Title :
Non-intrusive speech quality assessment using multi-resolution auditory model features for degraded narrowband speech
Author :
Dubey, Rajesh Kumar ; Kumar, Arun
Author_Institution :
Center for Appl. Res. in Electron., Indian Inst. of Technol.-Delhi, New Delhi, India
Abstract :
A multi-resolution framework using auditory perception-based wavelet packet transform is invoked in multi-resolution auditory model (MRAM) and used for non-intrusive objective speech quality estimation. The MRAM provides a detailed time-frequency modelling of the human auditory system compared to earlier models that have been used for non-intrusive speech quality estimation. The objective Mean Opinion Score (MOS) of a degraded narrowband speech utterance has been estimated by Gaussian Mixture Model (GMM) probabilistic approach using MRAM-based feature vector. Additionally, a recent auditory model (Lyons´ auditory model) based features, mel-frequency cepstral coefficients (MFCC), and line spectral frequencies (LSF) features have also been used independently for comparison of the performance of MRAM features. The combination of MFCC and LSF features with MRAM features for non-intrusive speech quality estimation using GMM probabilistic approach has been proposed and investigated.

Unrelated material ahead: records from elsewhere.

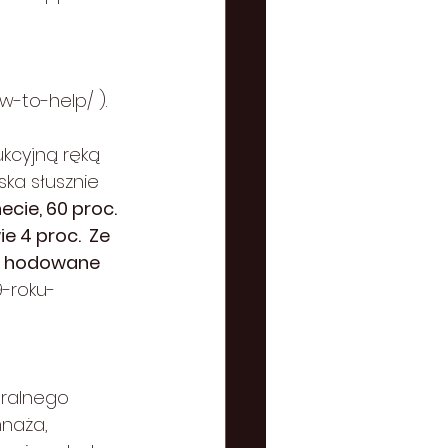
ow-to-help/
 ).
ukcyjną ręką 
ska słusznie 
cie, 60 proc. 
e 4 proc.  Ze 
ki hodowane 
9-roku-
ralnego 
mnaża, 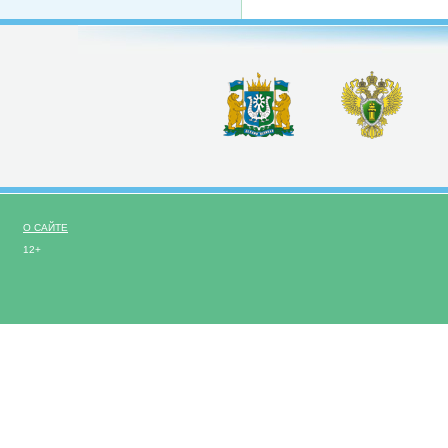
О САЙТЕ
12+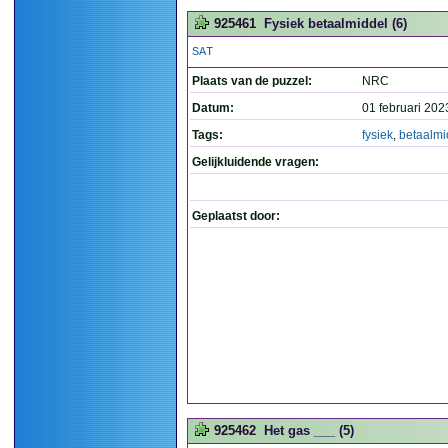
925461
Fysiek betaalmiddel (6)
SAT
Plaats van de puzzel:
NRC
Datum:
01 februari 202
Tags:
fysiek
,
betaalmi
Gelijkluidende vragen:
Geplaatst door:
925462
Het gas ___ (5)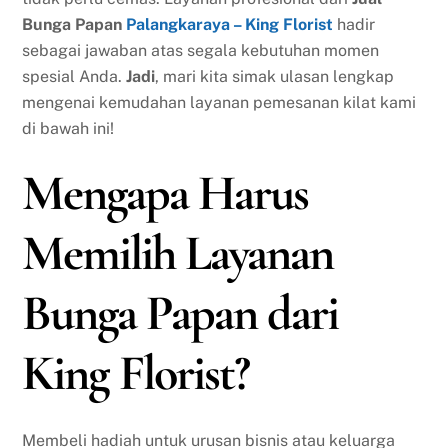
Bunga Papan
Palangkaraya – King Florist
hadir
sebagai jawaban atas segala kebutuhan momen
spesial Anda.
Jadi
, mari kita simak ulasan lengkap
mengenai kemudahan layanan pemesanan kilat kami
di bawah ini!
Mengapa Harus
Memilih Layanan
Bunga Papan dari
King Florist?
Membeli hadiah untuk urusan bisnis atau keluarga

The performance of these feature vectors has been evaluated and compared with ITU-T Recommendation P.563 and a recent published work by computing correlation coefficient and root-mean-square error between the subjective MOS and the estimated objective MOS. It is found that the proposed method that uses a combination of MRAM features, MFCC, and LSF feature vectors for non-intrusive speech quality performs better than both the other algorithms.
Keywords :
Gaussian processes; cepstral analysis; feature extraction; mixture models; probability; speech processing; wavelet transforms; GMM probabilistic approach; Gaussian mixture model probabilistic approach; Lyons auditory model; MFCC features; MRAM-based feature vector; auditory perception-based wavelet packet transform; degraded narrowband speech utterance; human auditory system; line spectral frequencies features; mel-frequency cepstral coefficients; multiresolution auditory model features; nonintrusive objective speech quality estimation; nonintrusive speech quality assessment; objective mean opinion score; time-frequency modelling;
Journal_Title :
Signal Processing, IET
DOI :
10.1049/iet-spr.2014.0214